In [1]:
import numpy as np
import json
import torch
import random


  from .autonotebook import tqdm as notebook_tqdm


# Task 1

In [2]:
import os
import urllib.request
from tqdm import tqdm

class DownloadProgressBar(tqdm):
    def update_to(self, b=1, bsize=1, tsize=None):
        if tsize is not None:
            self.total = tsize
        self.update(b * bsize - self.n)
        
def download_url(url, output_path):
    with DownloadProgressBar(unit='B', unit_scale=True,
                             miniters=1, desc=url.split('/')[-1]) as t:
        urllib.request.urlretrieve(url, filename=output_path, reporthook=t.update_to)

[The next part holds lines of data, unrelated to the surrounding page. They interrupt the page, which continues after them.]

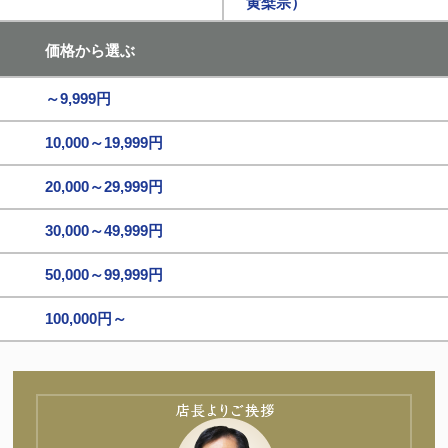
黄檗宗）
価格から選ぶ
～9,999円
10,000～19,999円
20,000～29,999円
30,000～49,999円
50,000～99,999円
100,000円～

def download_data(data_path, url_path, suffix):    
    if not os.path.exists(data_path):
        os.makedirs(data_path)
        
    data_path = os.path.join(data_path, f'{suffix}.json')

    if not os.path.exists(data_path):
        print(f"Downloading CoQA {suffix} data split... (it may take a while)")
        download_url(url=url_path, output_path=data_path)
        print("Download completed!")

In [3]:
# Train data
train_url = "https://nlp.stanford.edu/data/coqa/coqa-train-v1.0.json"
download_data(data_path='coqa', url_path=train_url, suffix='train')

# Test data
test_url = "https://nlp.stanford.edu/data/coqa/coqa-dev-v1.0.json"
download_data(data_path='coqa', url_path=test_url, suffix='test')  # <-- Why test? See next slides for an answer!

## [Task 2] Train, Validation and Test splits

CoQA only provides a train and validation set since the test set is hidden for evaluation purposes.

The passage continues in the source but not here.